What the task requires. Beginning with the first line, please repeat the entries exactly and end on the line that contains "Бобул, Іван Васильович (2)".

(Stored items from a collection)
________

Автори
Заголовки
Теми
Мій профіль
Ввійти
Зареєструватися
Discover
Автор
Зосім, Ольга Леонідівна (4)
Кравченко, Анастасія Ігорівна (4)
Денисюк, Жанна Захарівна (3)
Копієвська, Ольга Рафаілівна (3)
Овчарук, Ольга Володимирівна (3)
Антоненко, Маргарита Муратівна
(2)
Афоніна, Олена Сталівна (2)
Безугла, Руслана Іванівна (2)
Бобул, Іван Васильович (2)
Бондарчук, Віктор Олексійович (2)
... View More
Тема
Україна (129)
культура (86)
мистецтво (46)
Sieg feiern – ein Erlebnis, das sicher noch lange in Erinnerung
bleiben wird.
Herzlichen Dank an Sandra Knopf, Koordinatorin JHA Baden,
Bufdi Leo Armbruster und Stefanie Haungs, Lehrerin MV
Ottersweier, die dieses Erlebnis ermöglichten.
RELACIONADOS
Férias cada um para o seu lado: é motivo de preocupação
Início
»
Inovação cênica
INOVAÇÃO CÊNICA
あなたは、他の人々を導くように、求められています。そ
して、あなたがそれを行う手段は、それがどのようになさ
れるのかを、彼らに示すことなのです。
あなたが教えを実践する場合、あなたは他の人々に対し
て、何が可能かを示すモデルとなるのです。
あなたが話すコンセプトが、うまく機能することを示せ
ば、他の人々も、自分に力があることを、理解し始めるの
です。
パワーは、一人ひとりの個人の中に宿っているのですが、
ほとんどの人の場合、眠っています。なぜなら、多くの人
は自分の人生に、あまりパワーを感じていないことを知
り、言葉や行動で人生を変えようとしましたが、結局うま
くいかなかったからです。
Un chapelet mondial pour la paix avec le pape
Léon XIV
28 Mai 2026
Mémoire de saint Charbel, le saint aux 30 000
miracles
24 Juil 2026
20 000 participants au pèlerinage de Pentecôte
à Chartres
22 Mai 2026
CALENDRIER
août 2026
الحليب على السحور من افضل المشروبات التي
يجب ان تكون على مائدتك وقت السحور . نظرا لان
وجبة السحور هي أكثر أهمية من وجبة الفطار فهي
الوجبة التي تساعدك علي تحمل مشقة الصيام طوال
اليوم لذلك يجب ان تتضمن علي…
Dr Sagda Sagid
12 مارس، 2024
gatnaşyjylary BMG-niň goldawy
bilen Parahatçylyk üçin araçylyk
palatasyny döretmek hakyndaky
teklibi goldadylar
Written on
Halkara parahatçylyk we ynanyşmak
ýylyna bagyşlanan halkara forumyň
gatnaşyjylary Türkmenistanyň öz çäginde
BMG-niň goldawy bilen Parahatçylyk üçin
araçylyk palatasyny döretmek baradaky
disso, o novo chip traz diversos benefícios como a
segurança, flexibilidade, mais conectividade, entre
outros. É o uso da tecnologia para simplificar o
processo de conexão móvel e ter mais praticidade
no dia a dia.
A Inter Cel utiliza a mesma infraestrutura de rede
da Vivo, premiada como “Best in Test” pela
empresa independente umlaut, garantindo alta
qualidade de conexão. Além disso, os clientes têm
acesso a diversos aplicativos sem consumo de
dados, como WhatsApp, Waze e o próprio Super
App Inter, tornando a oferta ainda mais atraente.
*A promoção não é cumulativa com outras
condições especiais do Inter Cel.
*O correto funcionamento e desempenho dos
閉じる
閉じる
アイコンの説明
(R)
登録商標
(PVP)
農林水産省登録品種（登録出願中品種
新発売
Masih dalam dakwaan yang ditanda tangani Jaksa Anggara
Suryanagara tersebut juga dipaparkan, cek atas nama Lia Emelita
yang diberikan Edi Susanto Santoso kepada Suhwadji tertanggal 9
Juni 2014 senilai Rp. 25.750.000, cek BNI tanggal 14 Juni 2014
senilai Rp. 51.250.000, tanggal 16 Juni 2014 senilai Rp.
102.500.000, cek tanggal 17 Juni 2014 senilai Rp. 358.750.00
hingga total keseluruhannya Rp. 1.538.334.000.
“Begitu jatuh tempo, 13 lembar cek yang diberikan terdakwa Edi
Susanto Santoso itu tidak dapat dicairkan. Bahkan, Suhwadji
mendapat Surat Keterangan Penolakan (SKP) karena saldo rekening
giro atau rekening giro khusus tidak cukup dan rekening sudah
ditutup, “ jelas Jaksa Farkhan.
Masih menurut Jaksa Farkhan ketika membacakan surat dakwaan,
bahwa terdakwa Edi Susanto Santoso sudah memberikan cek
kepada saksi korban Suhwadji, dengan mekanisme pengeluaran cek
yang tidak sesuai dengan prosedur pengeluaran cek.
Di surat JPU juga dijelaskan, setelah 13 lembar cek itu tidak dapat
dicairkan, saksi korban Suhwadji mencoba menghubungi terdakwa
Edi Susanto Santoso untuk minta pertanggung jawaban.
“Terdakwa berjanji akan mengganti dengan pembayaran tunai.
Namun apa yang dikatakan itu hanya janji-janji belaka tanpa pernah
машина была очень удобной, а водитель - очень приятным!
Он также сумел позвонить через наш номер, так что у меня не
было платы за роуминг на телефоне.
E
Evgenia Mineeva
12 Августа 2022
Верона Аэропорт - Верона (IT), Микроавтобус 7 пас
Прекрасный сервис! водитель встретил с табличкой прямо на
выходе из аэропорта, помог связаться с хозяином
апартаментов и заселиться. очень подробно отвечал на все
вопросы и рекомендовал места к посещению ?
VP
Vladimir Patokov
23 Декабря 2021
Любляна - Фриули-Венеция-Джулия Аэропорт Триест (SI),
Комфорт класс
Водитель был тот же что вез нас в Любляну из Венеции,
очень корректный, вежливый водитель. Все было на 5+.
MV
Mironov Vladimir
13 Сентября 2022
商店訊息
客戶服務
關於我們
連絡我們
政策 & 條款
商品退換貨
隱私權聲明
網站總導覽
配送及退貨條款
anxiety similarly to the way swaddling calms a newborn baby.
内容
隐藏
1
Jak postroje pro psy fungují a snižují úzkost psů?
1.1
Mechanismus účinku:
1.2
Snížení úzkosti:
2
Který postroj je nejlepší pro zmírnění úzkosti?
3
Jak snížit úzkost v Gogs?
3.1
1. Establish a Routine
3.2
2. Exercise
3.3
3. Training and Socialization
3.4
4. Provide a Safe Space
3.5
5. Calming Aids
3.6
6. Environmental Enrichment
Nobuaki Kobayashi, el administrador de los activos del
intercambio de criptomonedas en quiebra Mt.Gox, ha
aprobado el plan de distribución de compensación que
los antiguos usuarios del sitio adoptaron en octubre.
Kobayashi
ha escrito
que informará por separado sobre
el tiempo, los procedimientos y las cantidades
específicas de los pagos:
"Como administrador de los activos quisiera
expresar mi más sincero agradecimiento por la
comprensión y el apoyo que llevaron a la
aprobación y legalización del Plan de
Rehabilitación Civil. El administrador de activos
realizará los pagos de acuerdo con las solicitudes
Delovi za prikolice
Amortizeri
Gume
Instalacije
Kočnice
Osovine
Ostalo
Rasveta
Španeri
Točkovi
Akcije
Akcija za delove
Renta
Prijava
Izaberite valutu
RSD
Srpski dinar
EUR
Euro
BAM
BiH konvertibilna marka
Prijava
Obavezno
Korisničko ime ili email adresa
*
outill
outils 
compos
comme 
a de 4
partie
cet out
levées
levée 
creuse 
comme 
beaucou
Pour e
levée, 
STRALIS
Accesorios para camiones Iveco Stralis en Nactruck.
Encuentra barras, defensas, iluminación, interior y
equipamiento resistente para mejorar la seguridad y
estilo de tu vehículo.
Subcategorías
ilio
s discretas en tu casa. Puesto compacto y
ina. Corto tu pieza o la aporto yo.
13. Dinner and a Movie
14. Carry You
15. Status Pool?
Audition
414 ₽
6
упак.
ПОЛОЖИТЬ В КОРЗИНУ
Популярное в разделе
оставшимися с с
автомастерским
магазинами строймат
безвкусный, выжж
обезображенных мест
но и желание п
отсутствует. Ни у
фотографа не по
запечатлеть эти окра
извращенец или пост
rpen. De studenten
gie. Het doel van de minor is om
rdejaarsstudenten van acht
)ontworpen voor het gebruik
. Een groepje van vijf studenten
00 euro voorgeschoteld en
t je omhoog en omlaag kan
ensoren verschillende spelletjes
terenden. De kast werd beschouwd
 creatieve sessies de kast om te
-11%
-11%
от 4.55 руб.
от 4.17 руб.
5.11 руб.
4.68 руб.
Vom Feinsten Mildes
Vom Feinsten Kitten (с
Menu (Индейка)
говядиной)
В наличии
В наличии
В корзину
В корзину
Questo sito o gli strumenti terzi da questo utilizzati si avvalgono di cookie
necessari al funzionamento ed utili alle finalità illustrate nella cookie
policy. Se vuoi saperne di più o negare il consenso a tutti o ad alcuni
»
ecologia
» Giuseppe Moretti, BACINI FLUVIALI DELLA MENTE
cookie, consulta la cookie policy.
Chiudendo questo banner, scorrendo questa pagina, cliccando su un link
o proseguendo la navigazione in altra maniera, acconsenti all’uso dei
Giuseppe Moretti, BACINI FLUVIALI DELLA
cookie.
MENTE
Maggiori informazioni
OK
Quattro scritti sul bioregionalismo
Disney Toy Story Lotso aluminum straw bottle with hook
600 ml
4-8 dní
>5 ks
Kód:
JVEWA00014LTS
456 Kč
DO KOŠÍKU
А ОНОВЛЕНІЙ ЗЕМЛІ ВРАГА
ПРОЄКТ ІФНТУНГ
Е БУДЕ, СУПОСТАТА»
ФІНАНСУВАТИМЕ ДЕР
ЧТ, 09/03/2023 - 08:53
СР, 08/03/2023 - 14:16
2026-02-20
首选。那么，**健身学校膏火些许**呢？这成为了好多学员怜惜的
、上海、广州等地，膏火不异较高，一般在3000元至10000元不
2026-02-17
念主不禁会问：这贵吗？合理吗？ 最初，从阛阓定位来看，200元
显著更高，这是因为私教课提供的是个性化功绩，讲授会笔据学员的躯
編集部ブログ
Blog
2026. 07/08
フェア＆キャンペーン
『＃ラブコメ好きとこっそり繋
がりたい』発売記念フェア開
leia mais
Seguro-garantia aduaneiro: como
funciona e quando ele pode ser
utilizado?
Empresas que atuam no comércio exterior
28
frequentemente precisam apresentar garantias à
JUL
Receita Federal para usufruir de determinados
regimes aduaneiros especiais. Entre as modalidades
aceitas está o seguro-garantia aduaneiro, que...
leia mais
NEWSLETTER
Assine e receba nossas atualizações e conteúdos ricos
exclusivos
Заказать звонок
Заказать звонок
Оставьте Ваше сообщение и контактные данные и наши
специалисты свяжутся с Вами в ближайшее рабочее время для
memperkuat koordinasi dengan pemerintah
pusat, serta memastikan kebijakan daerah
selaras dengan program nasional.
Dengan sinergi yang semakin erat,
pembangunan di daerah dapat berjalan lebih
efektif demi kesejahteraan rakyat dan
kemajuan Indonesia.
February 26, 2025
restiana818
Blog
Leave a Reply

________

Your solution.
Автори
Заголовки
Теми
Мій профіль
Ввійти
Зареєструватися
Discover
Автор
Зосім, Ольга Леонідівна (4)
Кравченко, Анастасія Ігорівна (4)
Денисюк, Жанна Захарівна (3)
Копієвська, Ольга Рафаілівна (3)
Овчарук, Ольга Володимирівна (3)
Антоненко, Маргарита Муратівна
(2)
Афоніна, Олена Сталівна (2)
Безугла, Руслана Іванівна (2)
Бобул, Іван Васильович (2)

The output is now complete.